Sunday, 11 January 2009

Pub Dave

I managed to get Pub Dave out on a ride today, just a Barling but I got him out and that's a bit of achievement. He's not really one of the group, despite my constant hectoring, but he is a very important person in my cycling life. To put it bluntly, without Pub Dave I wouldn't be cycling. As the name suggests PD is not your usual sporting inspiration but nonetheless he is.

PD and I watch football down the pub - he's Liverpool, I am Spurs. Obviously over the last ten years we have spent more time applauding his team and bemoaning mine. PD is a genuine scouser and not one of those southern reds who regularly opine in pubs with polished vowels which have never graced the Kop.

It was PD who started cycling first with a bloke he knew called Mick.
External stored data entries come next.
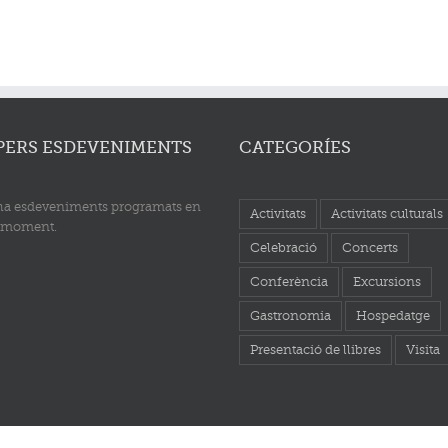
PERS ESDEVENIMENTS
CATEGORÍES
ha esdeveniments programats en
Activitats
Activitats culturals
 moment.
Celebració
Concerts
Conferència
Excursions
Gastronomia
Hospedatge
Presentació de llibres
Visita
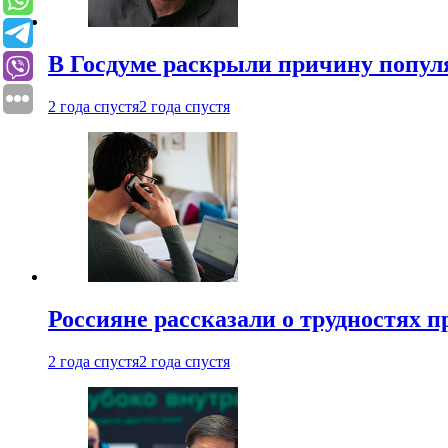
В Госдуме раскрыли причину попу
2 года спустя
2 года спустя
Россияне рассказали о трудностях 
2 года спустя
2 года спустя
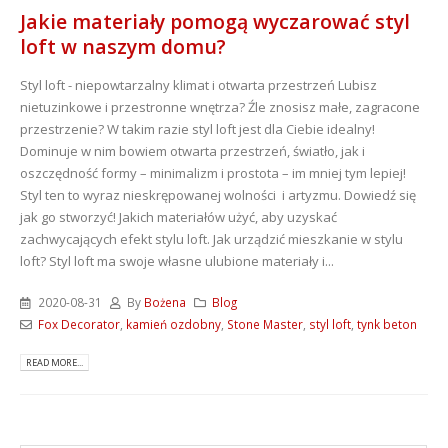
Jakie materiały pomogą wyczarować styl
loft w naszym domu?
Styl loft - niepowtarzalny klimat i otwarta przestrzeń Lubisz
nietuzinkowe i przestronne wnętrza? Źle znosisz małe, zagracone
przestrzenie? W takim razie styl loft jest dla Ciebie idealny!
Dominuje w nim bowiem otwarta przestrzeń, światło, jak i
oszczędność formy – minimalizm i prostota – im mniej tym lepiej!
Styl ten to wyraz nieskrępowanej wolności i artyzmu. Dowiedź się
jak go stworzyć! Jakich materiałów użyć, aby uzyskać
zachwycających efekt stylu loft. Jak urządzić mieszkanie w stylu
loft? Styl loft ma swoje własne ulubione materiały i...
2020-08-31
By
Bożena
Blog
Fox Decorator
,
kamień ozdobny
,
Stone Master
,
styl loft
,
tynk beton
READ MORE...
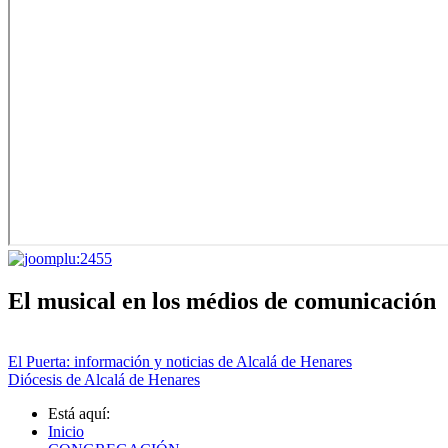
El musical en los médios de comunicación
El Puerta: información y noticias de Alcalá de Henares
Diócesis de Alcalá de Henares
Está aquí:
Inicio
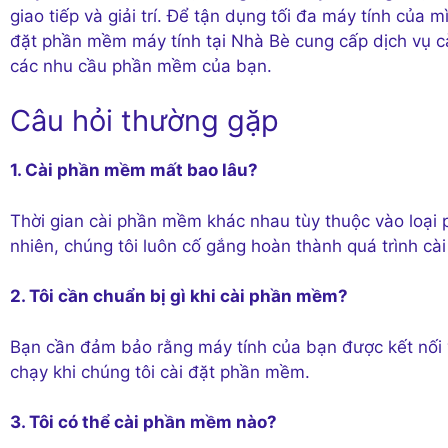
giao tiếp và giải trí. Để tận dụng tối đa máy tính của
đặt phần mềm máy tính tại Nhà Bè cung cấp dịch vụ cà
các nhu cầu phần mềm của bạn.
Câu hỏi thường gặp
1. Cài phần mềm mất bao lâu?
Thời gian cài phần mềm khác nhau tùy thuộc vào loại
nhiên, chúng tôi luôn cố gắng hoàn thành quá trình cài
2. Tôi cần chuẩn bị gì khi cài phần mềm?
Bạn cần đảm bảo rằng máy tính của bạn được kết nối v
chạy khi chúng tôi cài đặt phần mềm.
3. Tôi có thể cài phần mềm nào?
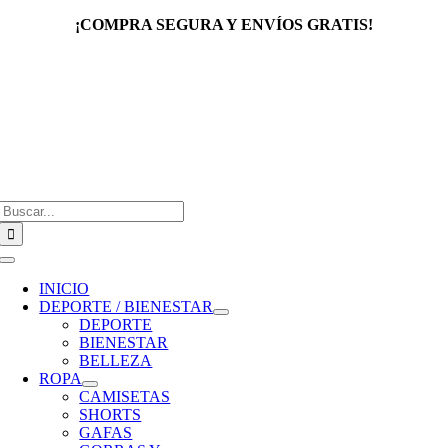
Saltar
¡COMPRA SEGURA Y ENVÍOS GRATIS!
al
contenido
Buscar:
Toggle
Navigation
INICIO
DEPORTE / BIENESTAR
DEPORTE
BIENESTAR
BELLEZA
ROPA
CAMISETAS
SHORTS
GAFAS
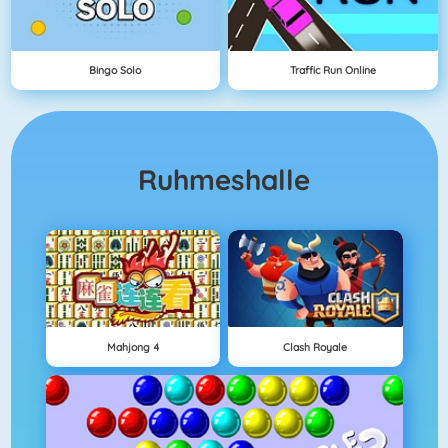
Bingo Solo
Traffic Run Online
Ruhmeshalle
Mahjong 4
Clash Royale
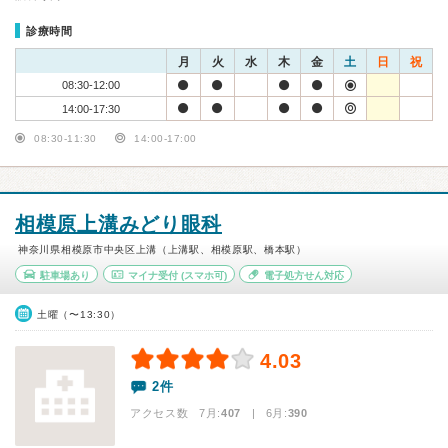
診療時間
月
火
水
木
金
土
日
祝
08:30-12:00
14:00-17:30
08:30-11:30
14:00-17:00
相模原上溝みどり眼科
神奈川県相模原市中央区上溝（上溝駅、相模原駅、橋本駅）
駐車場あり
マイナ受付
(スマホ可)
電子処方せん対応
土曜（〜13:30）
4.03
2件
アクセス数 7月:
407
| 6月:
390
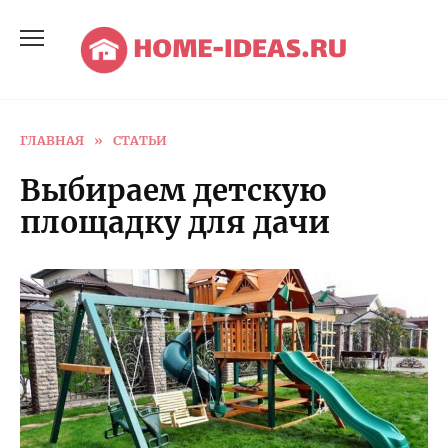
Перейти
к
содержанию
ГЛАВНАЯ
»
СТАТЬИ
Выбираем детскую
площадку для дачи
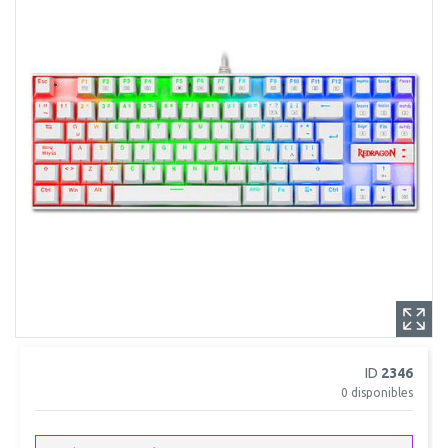
ID
2346
0
disponibles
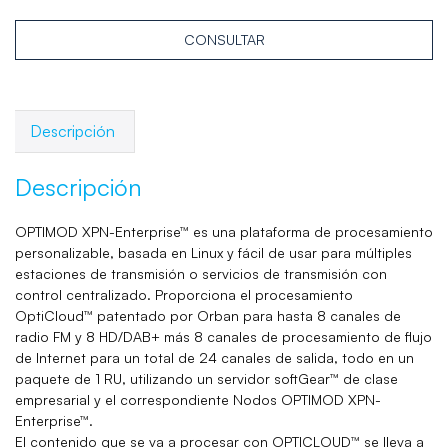
CONSULTAR
Descripción
Descripción
OPTIMOD XPN-Enterprise™ es una plataforma de procesamiento
personalizable, basada en Linux y fácil de usar para múltiples
estaciones de transmisión o servicios de transmisión con
control centralizado. Proporciona el procesamiento
OptiCloud™ patentado por Orban para hasta 8 canales de
radio FM y 8 HD/DAB+ más 8 canales de procesamiento de flujo
de Internet para un total de 24 canales de salida, todo en un
paquete de 1 RU, utilizando un servidor softGear™ de clase
empresarial y el correspondiente Nodos OPTIMOD XPN-
Enterprise™.
El contenido que se va a procesar con OPTICLOUD™ se lleva a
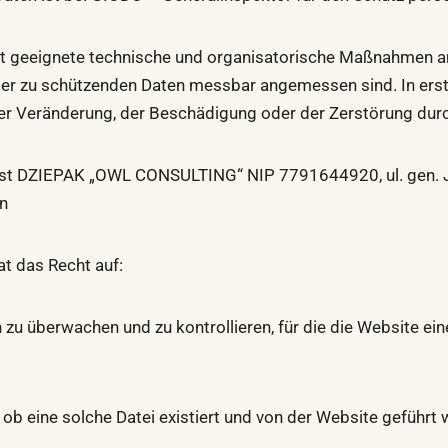
det geeignete technische und organisatorische Maßnahmen 
der zu schützenden Daten messbar angemessen sind. In erster
der Veränderung, der Beschädigung oder der Zerstörung dur
st DZIEPAK „OWL CONSULTING“ NIP 7791644920, ul. gen. Józ
en
at das Recht auf:
u überwachen und zu kontrollieren, für die die Website ein
b eine solche Datei existiert und von der Website geführt w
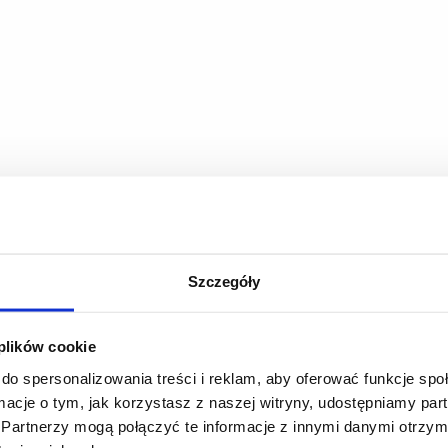
Szczegóły
 plików cookie
do spersonalizowania treści i reklam, aby oferować funkcje sp
ormacje o tym, jak korzystasz z naszej witryny, udostępniamy p
Partnerzy mogą połączyć te informacje z innymi danymi otrzym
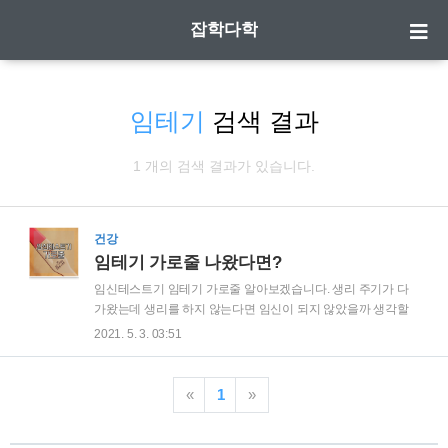
잡학다학
임테기
검색 결과
1 개의 검색 결과가 있습니다.
건강
임테기 가로줄 나왔다면?
임신테스트기 임테기 가로줄 알아보겠습니다. 생리 주기가 다
가왔는데 생리를 하지 않는다면 임신이 되지 않았을까 생각할
때가 있습니다. 그래서 임신테스트기를 사서 줄이 나오는 것을
2021. 5. 3. 03:51
봤을데 가로줄??? 가로줄이 의미하는 것이 어떤것이고 세로줄
이 의미하는 것이 무엇인지 알아보겠습니다. | 임신테스트기 사
용방법 임신테스트기는 두가지 종류가 있습니다. 얼리와 일반
«
1
»
임테기 입니다. 얼리 임신테스트기는 관계 후 10일, 일반 임신테
스트기는 14일 지난 시점에서 아침 첫 소변으로 확인을 하도록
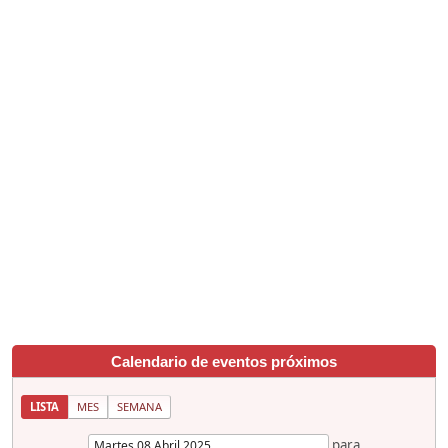
Calendario de eventos próximos
LISTA
MES
SEMANA
para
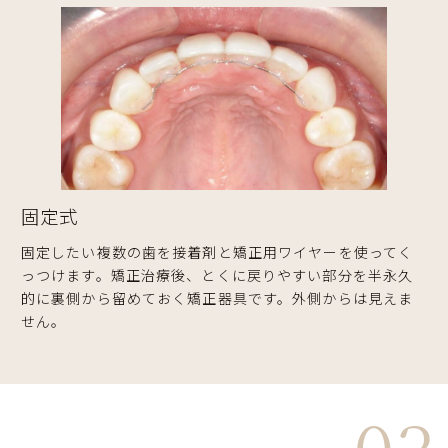
固定式
固定したい複数の歯を接着剤と矯正用ワイヤーを使ってく
っつけます。矯正治療後、とくに戻りやすい部分を半永久
的に裏側から留めておく矯正器具です。外側からは見えま
せん。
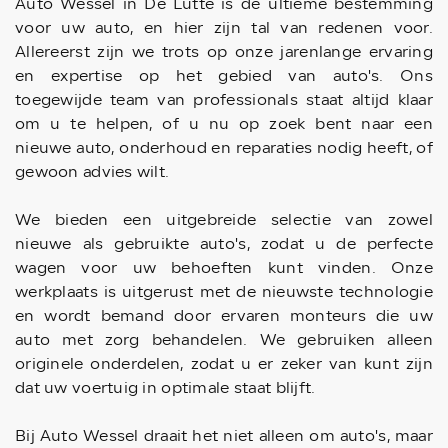
Auto Wessel in De Lutte is dé ultieme bestemming
voor uw auto, en hier zijn tal van redenen voor.
Allereerst zijn we trots op onze jarenlange ervaring
en expertise op het gebied van auto's. Ons
toegewijde team van professionals staat altijd klaar
om u te helpen, of u nu op zoek bent naar een
nieuwe auto, onderhoud en reparaties nodig heeft, of
gewoon advies wilt.
We bieden een uitgebreide selectie van zowel
nieuwe als gebruikte auto's, zodat u de perfecte
wagen voor uw behoeften kunt vinden. Onze
werkplaats is uitgerust met de nieuwste technologie
en wordt bemand door ervaren monteurs die uw
auto met zorg behandelen. We gebruiken alleen
originele onderdelen, zodat u er zeker van kunt zijn
dat uw voertuig in optimale staat blijft.
Bij Auto Wessel draait het niet alleen om auto's, maar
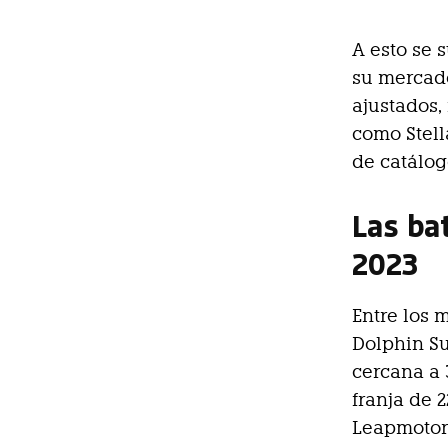
A esto se 
su mercado
ajustados,
como Stell
de catálog
Las ba
2023
Entre los 
Dolphin Su
cercana a 
franja de 
Leapmotor 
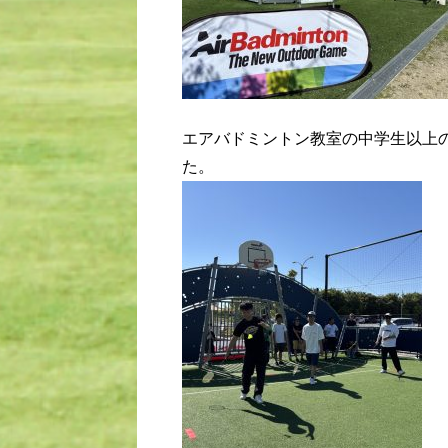
エアバドミントン教室の中学生以上
た。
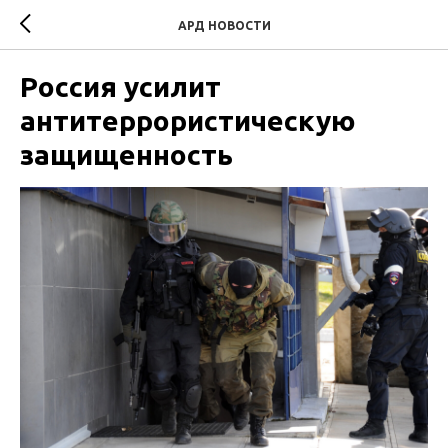
АРД НОВОСТИ
Россия усилит
антитеррористическую
защищенность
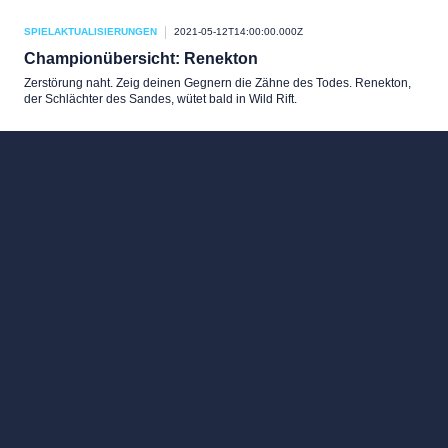
SPIELAKTUALISIERUNGEN
2021-05-12T14:00:00.000Z
Championübersicht: Renekton
Zerstörung naht. Zeig deinen Gegnern die Zähne des Todes. Renekton,
der Schlächter des Sandes, wütet bald in Wild Rift.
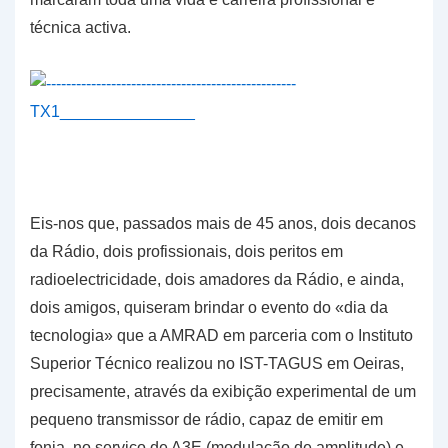
técnica activa.
Eis-nos que, passados mais de 45 anos, dois decanos
da Rádio, dois profissionais, dois peritos em
radioelectricidade, dois amadores da Rádio, e ainda,
dois amigos, quiseram brindar o evento do «dia da
tecnologia» que a AMRAD em parceria com o Instituto
Superior Técnico realizou no IST-TAGUS em Oeiras,
precisamente, através da exibição experimental de um
pequeno transmissor de rádio, capaz de emitir em
fonia, no serviço de A3E (modulação de amplitude) e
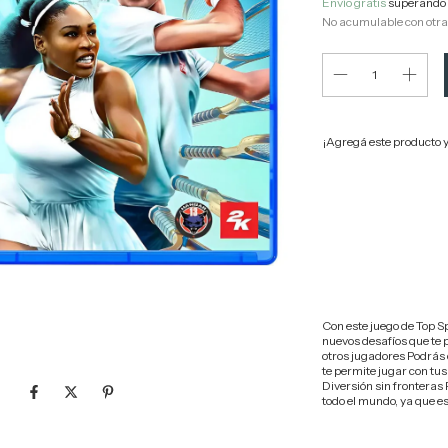
Envío gratis
superando 
No acumulable con otr
¡Agregá este producto 
Entregas para el CP:
Con este juego de Top Sp
nuevos desafíos que te 
otros jugadores Podrás 
te permite jugar con tu
Diversión sin fronteras
todo el mundo, ya que e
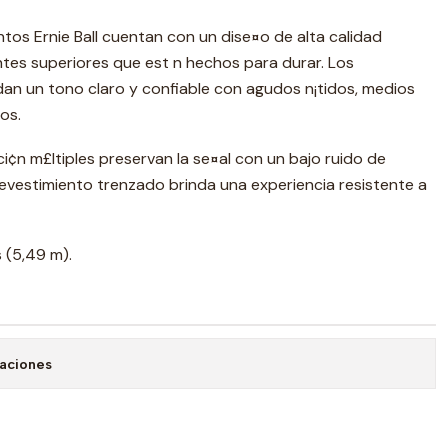
tos Ernie Ball cuentan con un dise¤o de alta calidad
es superiores que est n hechos para durar. Los
an un tono claro y confiable con agudos n¡tidos, medios
os.
i¢n m£ltiples preservan la se¤al con un bajo ruido de
revestimiento trenzado brinda una experiencia resistente a
s (5,49 m).
caciones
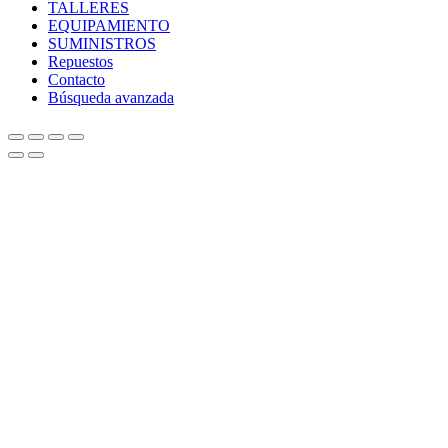
TALLERES
EQUIPAMIENTO
SUMINISTROS
Repuestos
Contacto
Búsqueda avanzada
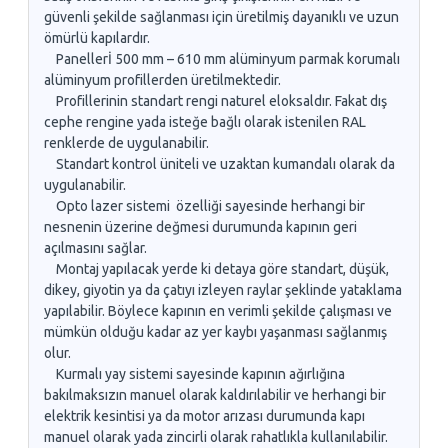
güvenli şekilde sağlanması için üretilmiş dayanıklı ve uzun
ömürlü kapılardır.
Panellerİ 500 mm – 610 mm alüminyum parmak korumalı
alüminyum profillerden üretilmektedir.
Profillerinin standart rengi naturel eloksaldır. Fakat dış
cephe rengine yada isteğe bağlı olarak istenilen RAL
renklerde de uygulanabilir.
Standart kontrol üniteli ve uzaktan kumandalı olarak da
uygulanabilir.
Opto lazer sistemi özelliği sayesinde herhangi bir
nesnenin üzerine değmesi durumunda kapının geri
açılmasını sağlar.
Montaj yapılacak yerde ki detaya göre standart, düşük,
dikey, giyotin ya da çatıyı izleyen raylar şeklinde yataklama
yapılabilir. Böylece kapının en verimli şekilde çalışması ve
mümkün olduğu kadar az yer kaybı yaşanması sağlanmış
olur.
Kurmalı yay sistemi sayesinde kapının ağırlığına
bakılmaksızın manuel olarak kaldırılabilir ve herhangi bir
elektrik kesintisi ya da motor arızası durumunda kapı
manuel olarak yada zincirli olarak rahatlıkla kullanılabilir.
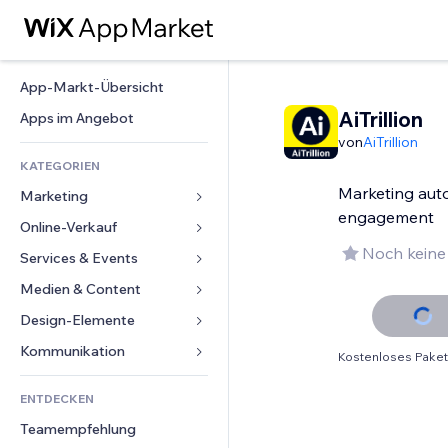
App-Markt-Übersicht
AiTrillion
Apps im Angebot
von
AiTrillion
KATEGORIEN
Marketing aut
Marketing
engagement
Online-Verkauf
Anzeigen
Noch keine
Mobil
Services & Events
Apps für Shops
Statistiken
Versand & Lieferung
Medien & Content
Hotels
Social Media
Verkaufen-Buttons
Events
Design-Elemente
Galerie
SEO
Online-Kurse
Restaurants
Musik
Karten & Navigation
Kommunikation 
Kostenloses Paket
Interaktion
Print on Demand
Immobilien
Podcasts
Datenschutz & Sicherheit
Formulare
Website-Einträge
Buchhaltung
ENTDECKEN
Buchungen
Fotografie
Uhr
Blog
E-Mail
Gutscheine & Treuebonus
Teamempfehlung
Video
Seiten-Vorlagen
Umfragen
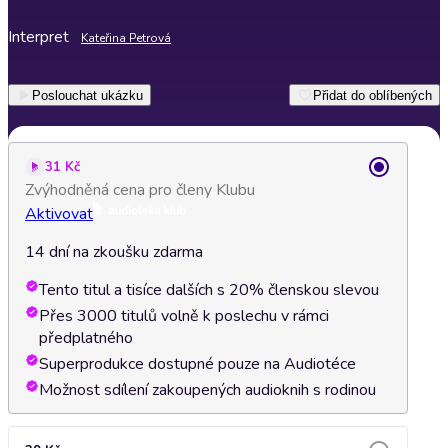
Interpret
Kateřina Petrová
Poslouchat ukázku
Přidat do oblíbených
31 Kč
Zvýhodněná cena pro členy Klubu
Aktivovat
14 dní na zkoušku zdarma
Tento titul a tisíce dalších s 20% členskou slevou
Přes 3000 titulů volně k poslechu v rámci
předplatného
Superprodukce dostupné pouze na Audiotéce
Možnost sdílení zakoupených audioknih s rodinou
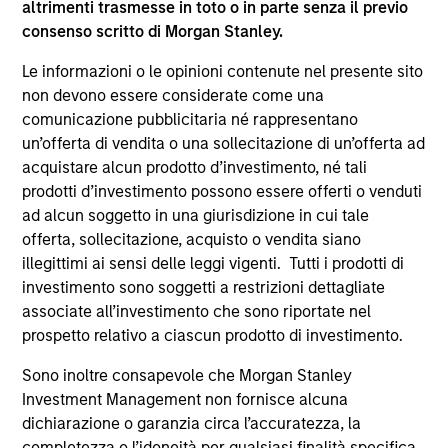
altrimenti trasmesse in toto o in parte senza il previo
supplementari per Hong Kong” (“Additional Information for
consenso scritto di Morgan Stanley.
Hong Kong Investors”) all’interno del Prospetto riguarda
specificamente gli investitori di Hong Kong. Copie gratuite
Le informazioni o le opinioni contenute nel presente sito
in lingua tedesca del Prospetto Informativo, del
documento contenente informazioni chiave per gli
non devono essere considerate come una
investitori (KID o KIID), dello statuto e delle relazioni
comunicazione pubblicitaria né rappresentano
annuali e semestrali e ulteriori informazioni possono
un’offerta di vendita o una sollecitazione di un’offerta ad
essere ottenute dal rappresentante in Svizzera. Il
acquistare alcun prodotto d’investimento, né tali
rappresentante in Svizzera è Carnegie Fund Services S.A.,
11, rue du Général-Dufour, 1204 Ginevra. L’agente pagatore
prodotti d’investimento possono essere offerti o venduti
in Svizzera è Banque Cantonale de Genève, 17, quai de l’Ile,
ad alcun soggetto in una giurisdizione in cui tale
1204 Ginevra.
offerta, sollecitazione, acquisto o vendita siano
Se la società di gestione del Comparto in questione decide
illegittimi ai sensi delle leggi vigenti. Tutti i prodotti di
di cessare l’accordo di commercializzazione del Comparto
investimento sono soggetti a restrizioni dettagliate
in un Paese del SEE in cui esso è registrato per la vendita,
associate all’investimento che sono riportate nel
lo farà nel rispetto delle norme OICVM.
prospetto relativo a ciascun prodotto di investimento.
Per i termini e le definizioni riguardanti il comparto si
rinvia alla pagina del
Glossario
.
Sono inoltre consapevole che Morgan Stanley
Investment Management non fornisce alcuna
Tutti i dati di performance sono calcolati in base al valore
dichiarazione o garanzia circa l’accuratezza, la
del patrimonio netto (NAV), al netto delle spese, e non
completezza o l’idoneità per qualsiasi finalità specifica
I didn't really pay any attention to his new hobby - I liked the Tour on the telly but I didn't expect to ever have a skinny bike again, my last one had been stolen from our garden shed when I was about seventeen. Anyway, PD finally convinced me to do a local sponsored ride on my old hybrid. 30 miles later we agreed that we really ought to do it again. And so began the getting up early to ride.

PD, however, has never been a man to forgo the Saturday night pint and the packet of fags that goes with it. Prodigiously gifted at sport - National Squash champ at school, handy footie player, dab hand at golf, phenomenal table football player... you get the idea. But he does love his bed.

Two years ago, it was my 40th birthday, the previous year I had broken my knee in a freakish accident involving a puddle of orange juice on a lino floor. And a plan was hatched in the pub, where else? The Tour was due to arrive in Paris on the 29th July, my birthday was on the 28th, wouldn't it be cool to be in Paris on my 40th? Wouldn't it be cool to cycle into Paris on my birthday and watch the arrival of the peleton the next day? As I say, pub talk, and what with PD's inertia, no more.

I couldn't have been more wrong. PD and I went out one Sunday and worked out how he could ride the 20 miles to work without getting squashed by text messaging truckers and within a week he was putting in 200 miles a week.

The story of how we got to Paris can be saved for another day, suffice it to say we got to Paris on our bikes and it was all down to PD.